Compilation album by Dannii Minogue
- Released: 3 November 1998
- Recorded: 1990–1997
- Genre: Pop, dance
- Length: 60:07
- Label: Mushroom
- Producer: Dancin' Danny D; Alvin Moody; Vincent Bell; Les Adams; Emma Freilich; Andy Whitmore; Steve 'Silk' Hurly; Bruce Forest; Tim Lever; Mike Percy; Eliot Kennedy; Michael Ward; Brian Higgins; Matt Gray; Metro; Flexifinger;

Dannii Minogue chronology
| Girl (1997) | The Singles / The Remixes (1998) | Neon Nights (2003) |

= The Singles (Dannii Minogue album) =

The Singles is a greatest hits compilation by Australian singer Dannii Minogue. It was released by Mushroom Records on 3 November 1998 in Australia only. The album features all fourteen of Minogue's singles released between 1990 and 1998. The tracklist opts for the original album versions of each song rather than their respective single versions, with the exceptions of "Jump to the Beat" and "Baby Love", which were not included on Minogue's original debut, Dannii but on its Australian re-issue Love and Kisses and.... The album includes the UK-only single "Love's on Every Corner" and the Australian-only single "Coconut", which was a hidden track on Girl. Since the compilation was a catalogue release, it was ineligible to chart on the Australian albums chart.
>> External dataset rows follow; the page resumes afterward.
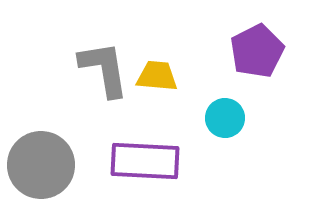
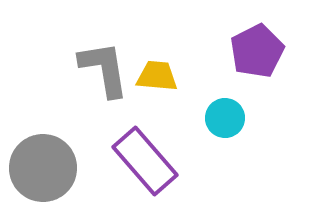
purple rectangle: rotated 46 degrees clockwise
gray circle: moved 2 px right, 3 px down
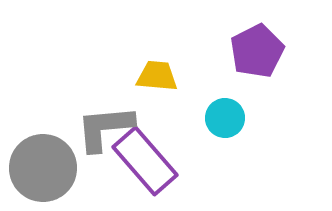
gray L-shape: moved 1 px right, 59 px down; rotated 86 degrees counterclockwise
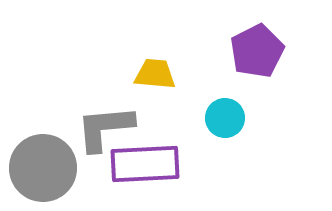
yellow trapezoid: moved 2 px left, 2 px up
purple rectangle: moved 3 px down; rotated 52 degrees counterclockwise
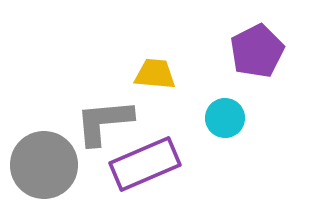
gray L-shape: moved 1 px left, 6 px up
purple rectangle: rotated 20 degrees counterclockwise
gray circle: moved 1 px right, 3 px up
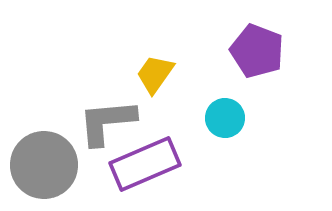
purple pentagon: rotated 24 degrees counterclockwise
yellow trapezoid: rotated 60 degrees counterclockwise
gray L-shape: moved 3 px right
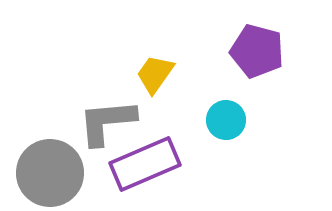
purple pentagon: rotated 6 degrees counterclockwise
cyan circle: moved 1 px right, 2 px down
gray circle: moved 6 px right, 8 px down
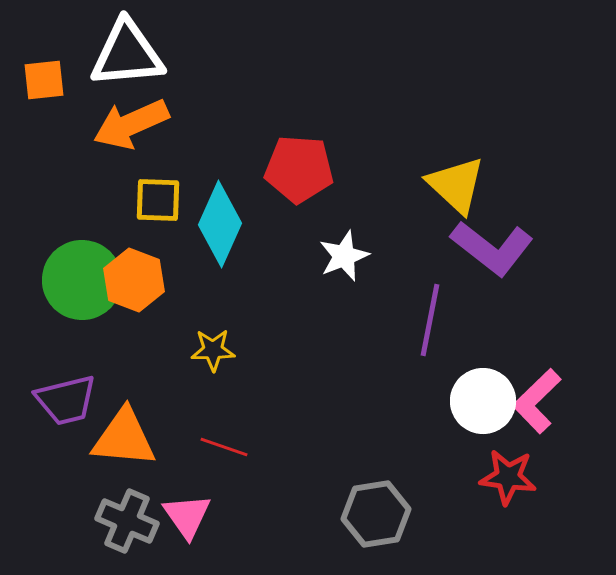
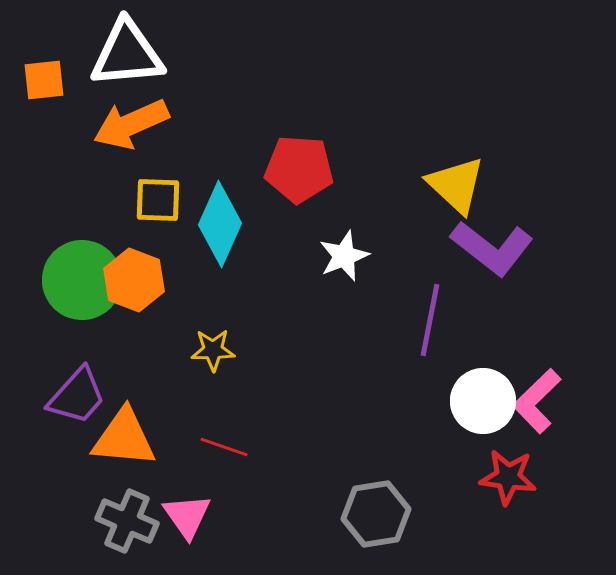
purple trapezoid: moved 11 px right, 4 px up; rotated 34 degrees counterclockwise
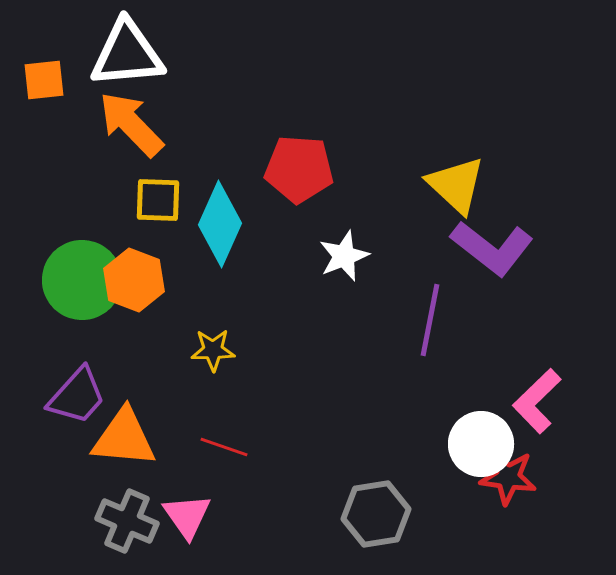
orange arrow: rotated 70 degrees clockwise
white circle: moved 2 px left, 43 px down
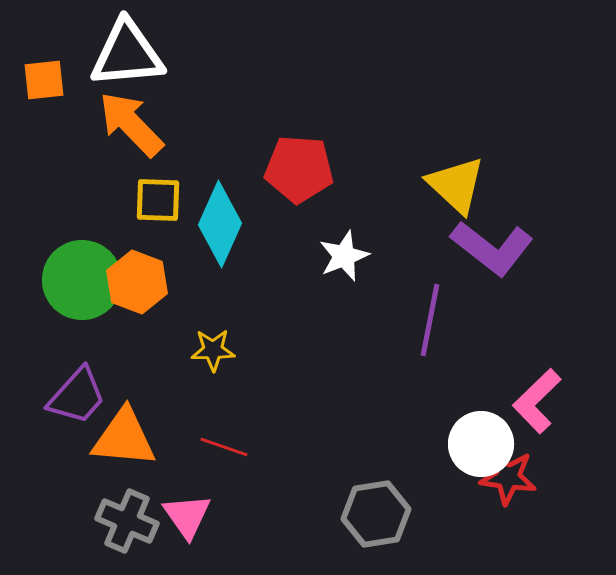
orange hexagon: moved 3 px right, 2 px down
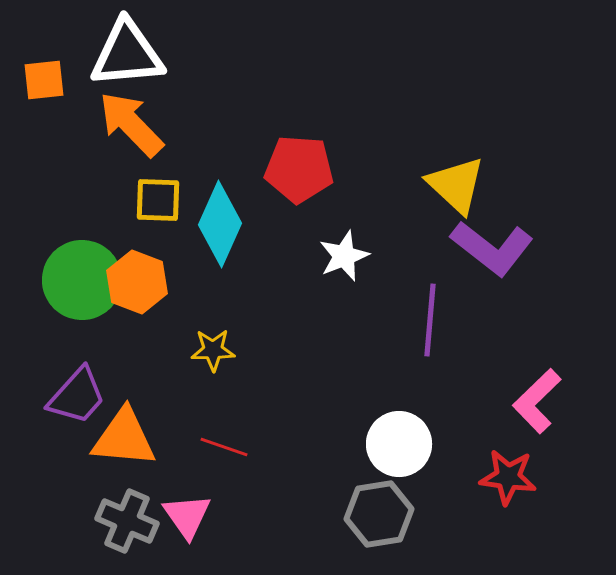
purple line: rotated 6 degrees counterclockwise
white circle: moved 82 px left
gray hexagon: moved 3 px right
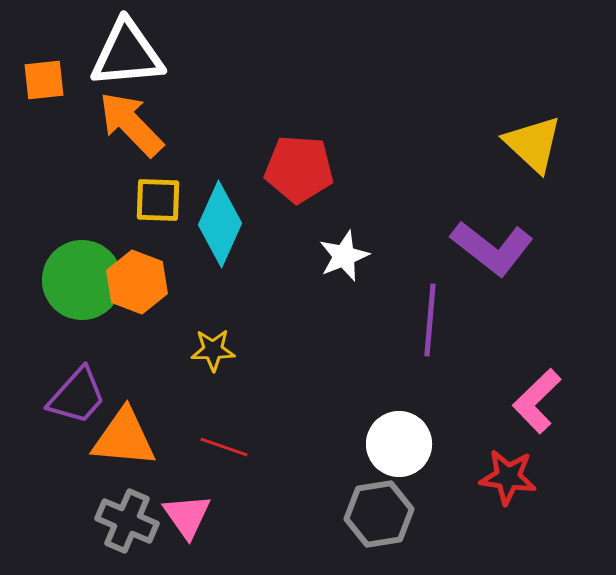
yellow triangle: moved 77 px right, 41 px up
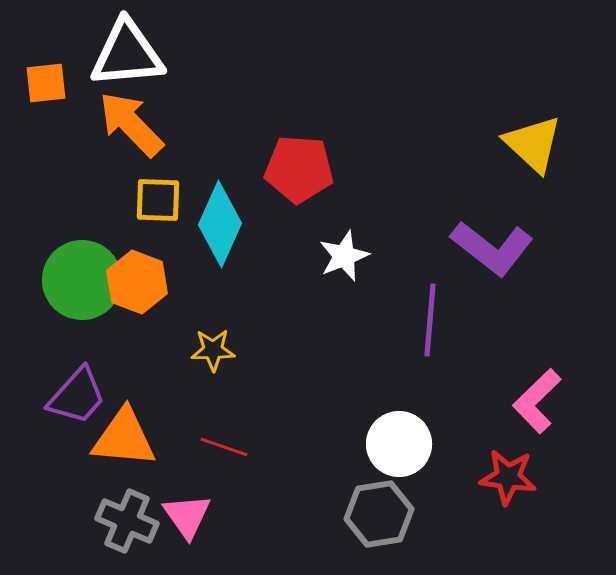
orange square: moved 2 px right, 3 px down
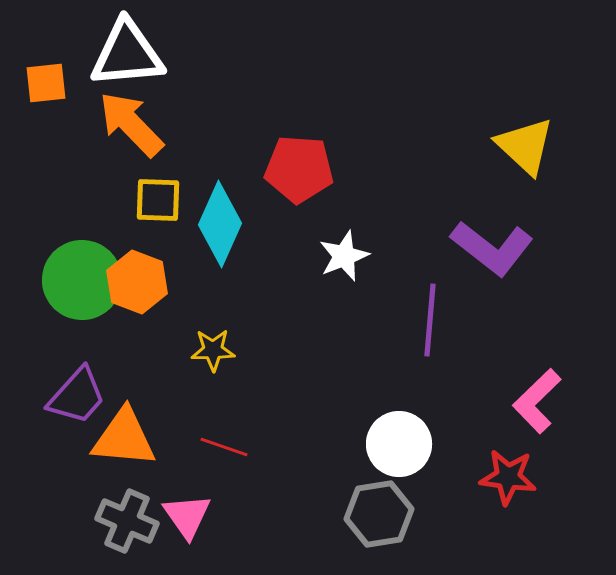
yellow triangle: moved 8 px left, 2 px down
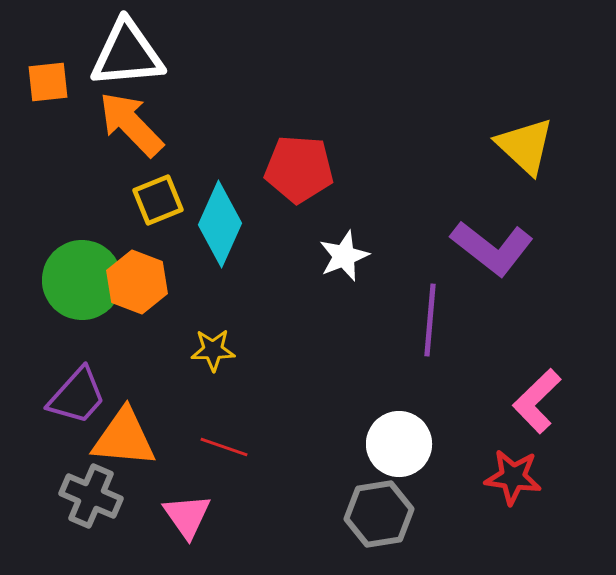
orange square: moved 2 px right, 1 px up
yellow square: rotated 24 degrees counterclockwise
red star: moved 5 px right
gray cross: moved 36 px left, 25 px up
Simultaneously, a 2-CD remix compilation called The Remixes was also released. It features some previously vinyl exclusive 12" mixes and dub versions of the original tracks. It contains an altered track listing from the singles edition, which notably opts out "Love's On Every Corner" and "Coconut" thus being replaced by "Hallucination", a B-side to "Jump to the Beat".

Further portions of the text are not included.